The promise of the 15-minute city: Imagine stepping out of your front door onto the street and your office, an organic supermarket, a pharmacy, and a café — everything you need is just 15 minutes away by foot or bike.
The 15-minute city is a relatively recent concept developed by a Parisian urban planner. The idea has spread quickly across the world in recent years in an effort to increase community ties and curb climate change.
15-minute cities are simple, compact urban spaces in which citizens can access most of their daily needs by walking or cycling, ideally within just fifteen minutes or less. The concept of the 15-minute city was fostered in 2016 by urban planning expert Carlos Moreno, a scientist at Sorbonne Business School in Paris.
Dubbed the “return to a local way of life,” 15-minute cities are compact spaces built to fit entire communities. In the wake of COVID-19 and environmentalist urges to ‘build back better,’ Moreno pushed the 15-minute city concept in a 2021 article. His recent proposal stipulates six essential functions which citizens of 15-minute cities must have walking or biking access to from their homes:
- Living needs such as groceries, drugstores and gyms
- Commercial shops
Each of these is made accessible by the four components which define 15-minute cities: density, proximity, diversity and digitalization.
Density and proximity promote both close communities and livable spaces in which individuals can access their needs more easily, quickly and efficiently than in conventional metropolitan areas.
The diversity in 15-minute cities is required for multicultural neighborhoods and mixed-use lands which improve urban planning and community experiences. Land is then split up for agriculture, residential areas, green spaces, community gatherings, entertainment and more.

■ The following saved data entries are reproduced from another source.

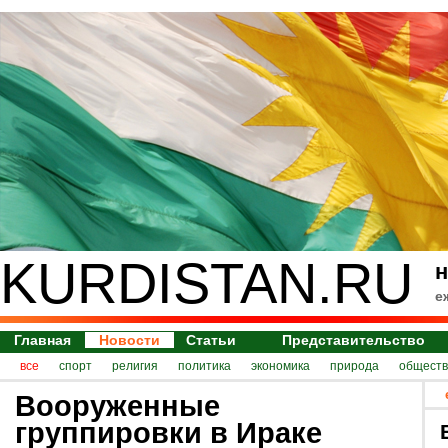
KURDISTAN.RU
н
е
Главная
Новости
Статьи
Представительство
все
спорт
религия
политика
экономика
природа
обществ
Вооруженные
группировки в Ираке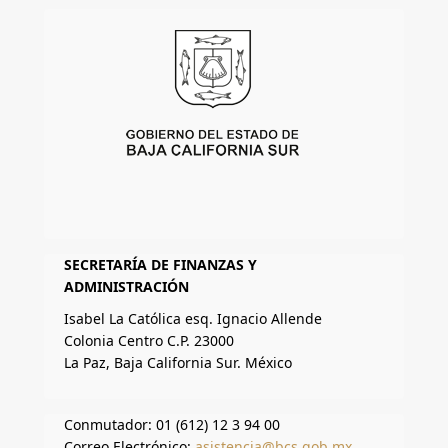
SECRETARÍA DE FINANZAS Y
ADMINISTRACIÓN
Isabel La Católica esq. Ignacio Allende
Colonia Centro C.P. 23000
La Paz, Baja California Sur. México
Conmutador: 01 (612) 12 3 94 00
Correo Electrónico:
asistencia@bcs.gob.mx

Lastly, digitalization is needed in order to cultivate virtual networks and tools such as online shopping.
Benefits of 15-Minute Cities
There are many benefits of 15-minute cities, especially in a country like the U.S. where the vast majority of towns and cities were built with private transportation in mind. Rather than planning urban areas around cars, bikeable and walkable cities such as 15-minute cities are much more desirable for the good of the planet and people.
- Eco-friendly: increased vegetation within green spaces and a lack of emissions from cars means 15-minute cities are much more sustainable than the norm.
- Health and happiness: walking and biking is much healthier for your body than driving all over the place, both physically and mentally — as is having access to green spaces, residential activities, healthy food and strong ties to your community, all of which are promoted by 15-minute cities. Not to mention, cutting down on all the smog in the air creates higher air quality, which improves respiratory health. Overall, the 15-minute city is far better for both our bodies and minds.
- Increased free time: people in 15-minute cities save loads of time on running errands and commuting to and from work. This allows for increased free time to do what makes you happy.
- Improved local economy: 15-minute cities promote circular economies in which money stays in the community. Buying from diverse, local shops and markets boosts the economy for all.
Developing 15-Minute Cities
In most areas, 15-minute cities require loads of new urban planning and development. People must be committed to such an ambitious change. Policymakers, entrepreneurs, activists, NGOs, investors, academics and citizens all need to work together in order to achieve 15-minute cities.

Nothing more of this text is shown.